Weierstrass factorizations in compact Riemann surfaces (Q1380506)

Let \(\mathcal V\) be a compact Riemann surface of genus \(g\) , \(\infty\) be a point of \(\mathcal V\) and \(\mathcal V ' = \mathcal V -\{\infty\}\). Let \((p_n)\) be a sequence in \(\mathcal V\) to \(\infty\). The authors characterize the subfields of the field of meromorphic functions in \(\mathcal V '\) containing sufficient functions to verify WF(Weierstrass factorization) property. The following is a typical one which they obtained: Let \(V\) be an open neighborhood of \(\infty\) in \(\mathcal V\) with a coordinate \(z\) such that \(z(\infty) = 0\).

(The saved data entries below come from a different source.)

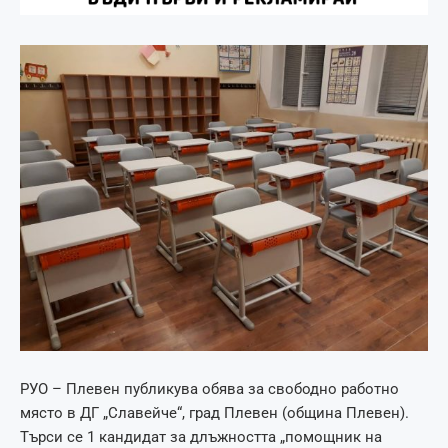
РУО – Плевен публикува обява за свободно работно
място в ДГ „Славейче“, град Плевен (община Плевен).
Търси се 1 кандидат за длъжността „помощник на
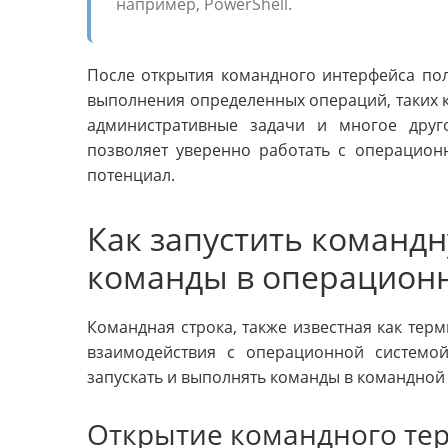
например, PowerShell.
После открытия командного интерфейса по
выполнения определенных операций, таких к
административные задачи и многое друг
позволяет уверенно работать с операцион
потенциал.
Как запустить команд
команды в операционн
Командная строка, также известная как терм
взаимодействия с операционной системой
запускать и выполнять команды в командной
Открытие командного те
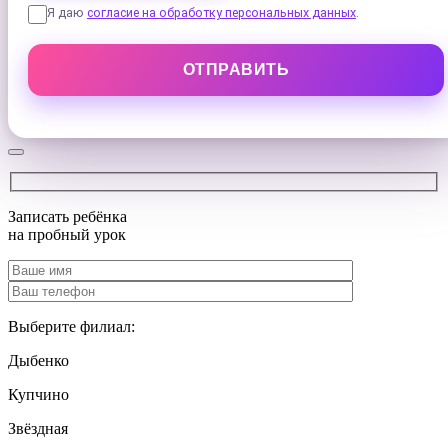
Я даю
согласие на обработку персональных данных
.
Записать ребёнка
на
пробный урок
Выберите филиал:
Дыбенко
Купчино
Звёздная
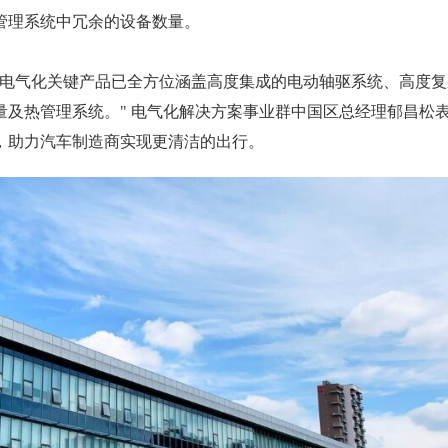
管理系统中冗余的设备数量。
华电气化关键产品已全方位涵盖高度集成的电动轴驱系统、高度复
及热管理系统。" 电气化解决方案事业群中国区总经理郁昌松
，助力汽车制造商实现更清洁的出行。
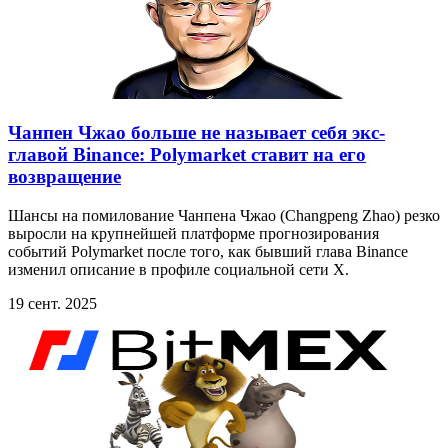
Чанпен Чжао больше не называет себя экс-
главой Binance: Polymarket ставит на его
возвращение
Шансы на помилование Чанпена Чжао (Changpeng Zhao) резко
выросли на крупнейшей платформе прогнозирования
событий Polymarket после того, как бывший глава Binance
изменил описание в профиле социальной сети X.
19 сент. 2025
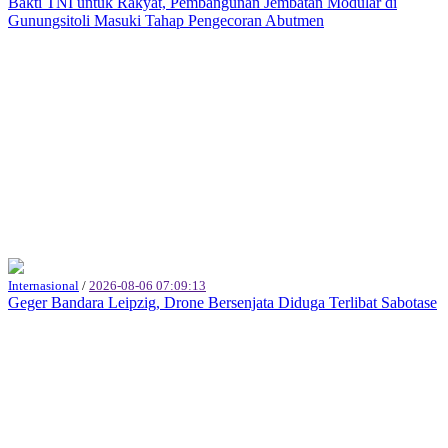
Bakti TNI untuk Rakyat, Pembangunan Jembatan Modular di
Gunungsitoli Masuki Tahap Pengecoran Abutmen
Internasional
/
2026-08-06 07:09:13
Geger Bandara Leipzig, Drone Bersenjata Diduga Terlibat Sabotase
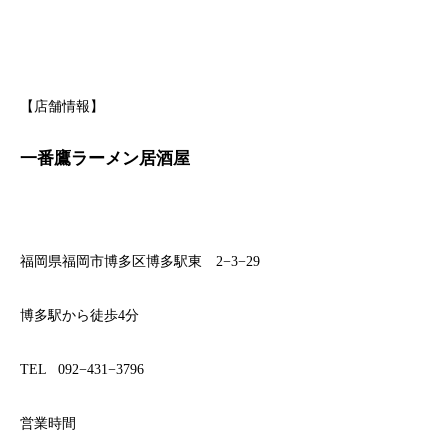
【店舗情報】
一番鷹ラーメン居酒屋
福岡県福岡市博多区博多駅東 2−3−29
博多駅から徒歩4分
TEL 092−431−3796
営業時間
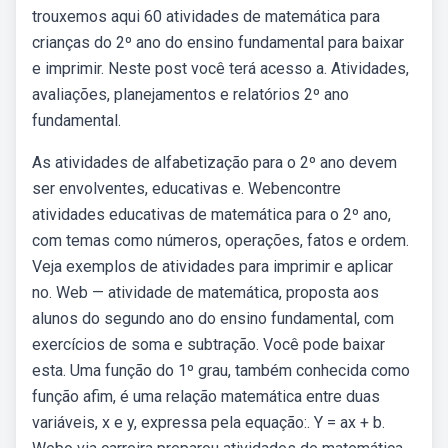
trouxemos aqui 60 atividades de matemática para
crianças do 2º ano do ensino fundamental para baixar
e imprimir. Neste post você terá acesso a. Atividades,
avaliações, planejamentos e relatórios 2º ano
fundamental.
As atividades de alfabetização para o 2º ano devem
ser envolventes, educativas e. Webencontre
atividades educativas de matemática para o 2º ano,
com temas como números, operações, fatos e ordem.
Veja exemplos de atividades para imprimir e aplicar
no. Web — atividade de matemática, proposta aos
alunos do segundo ano do ensino fundamental, com
exercícios de soma e subtração. Você pode baixar
esta. Uma função do 1º grau, também conhecida como
função afim, é uma relação matemática entre duas
variáveis, x e y, expressa pela equação:. Y = ax + b.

Let \(\overline{K_\infty}\) be the field generated by all meromorphic functions in \(\mathcal V '\) of the \(h e^{P(1/2)}\) in \(V\), with a polynomial \(P\). Then, it is known that \(\overline{K_\infty}\) verifies WF property. Let \(K_\infty\) be the subfield of \(\overline{K_\infty}\) corresponding to polynomials \(P\) of degree \(\geq g\) . Then, the authors prove that for a sequence \((p_n)\) , the existence of an associated Weierstrass product with factors in \(K_n\) is equivalent to the absolute convergence of \(\sum_{n=1}^{\infty} z(p_n)^{g+1}\).